Dear James: I was raised in an older house that had pocket doors, but they never worked smoothly. I am building my own house now, and I would like to use pocket doors. How can I avoid the problems with those old doors? — Pat G.
Dear Pat: Pocket doors were very popular in the Victorian homes built at the turn of the 19th century, and for about the next five years. The designs, materials and track technology have been vastly improved since those old sticking pocket doors that you were familiar with. Many of the newest, high-quality kits can easily be installed by the average do-it-yourselfer.
There are several advantages of pocket doors over swinging doors. A swinging door typically requires about 10 square feet of floor area for clearance to open and close it. A pocket door requires none. Pocket doors do not block painting or other wall hangings or decorations when the door is opened. Pocket doors are also convenient for the elderly or the physically impaired to open and close.
As with most home projects, proper preparation and the use of high-quality materials makes the difference between a good job and a “homemade” job. The pocket doors in your parents’ home probably stick because of door warpage due to moisture changes and just wear of the rollers over time.
Unless you are a very experienced carpenter, you should use a pocket door hardware kit to mount your door. Actually, most carpenters use these kits themselves to save time. These kits literally include every piece of hardware and materials, other than the door itself, to hang a pocket door.
When you are comparing various kits at your home center store to determine which is best for your needs, look for ones with these features: 1) large (1-inch or bigger) nylon wheels, 2) removable and a jump-proof roller track, 3) access to adjustments without removing the door casing, 4) hangers with three wheels that are self-leveling and 5) side split jambs (narrow studs) wrapped in steel for stability.
If you have trouble finding good-quality pocket door hardware kits, check with these manufacturers for the names of local retail sources of their kits: Johnson Hardware, (800) 837-5664, www.johnsonhardware.com; Lawrence Hardware, (800) 435-9568, www.lawrencehardware.com; and John Sterling Corp., (800) 253-1561, www.johnsterling.com.
The first preparation item in your project is to seal the edges of the door that you will be using. Once it is installed, you will not have access to all of the edges. Even if you did a perfect job of creating the pocket and aligning all the hardware, it will rub if the door warps.
A plumb rough opening, where the pocket door will be placed, is key to a smoothly operating door. The rough opening in the wall is usually slightly over two times the width of the door that you will use. It must also be level and not twisted. If the floor is not level, always measure from the highest point. Stretching strings from corner to corner will indicate how plumb the opening is.
The next step is usually installing the track that supports the pocket door. Each hardware kit manufacturer has different instructions, so read them carefully, TWICE. Snap chalk lines below the top plate to make sure that you locate the pocket uprights properly.

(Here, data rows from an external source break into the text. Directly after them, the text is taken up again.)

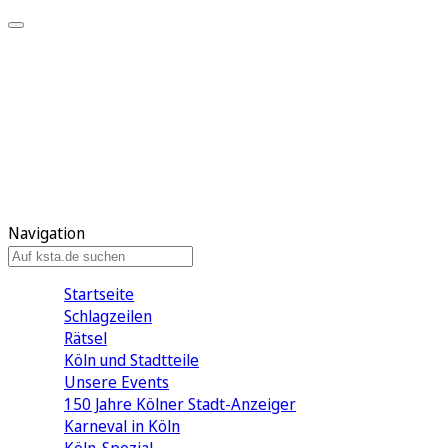
Mein KStA
Meine Artikel
Meine Region
Meine Newsletter
Mein KStA PLUS
Mein E-Paper
Navigation
Startseite
Schlagzeilen
Rätsel
Köln und Stadtteile
Unsere Events
150 Jahre Kölner Stadt-Anzeiger
Karneval in Köln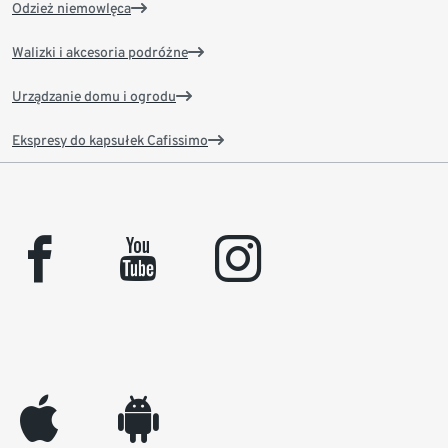
Odzież niemowlęca
Walizki i akcesoria podróżne
Urządzanie domu i ogrodu
Ekspresy do kapsułek Cafissimo
facebook
youtube
instagram
appleinc
android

Install the narrow side split jambs to create the actual pocket that the door will slide into inside the wall. Complete the wall and finish it with drywall or plaster. Be careful not to drive the nails in too deep or they may pass completely through the side split jambs and scratch the door.
The final task is to mount the pocket door hardware, rollers, etc. and hang the door in place. Install the finishing side jamb and then the top jamb. Use finish screws so that they are easily removed for later access to the door hardware.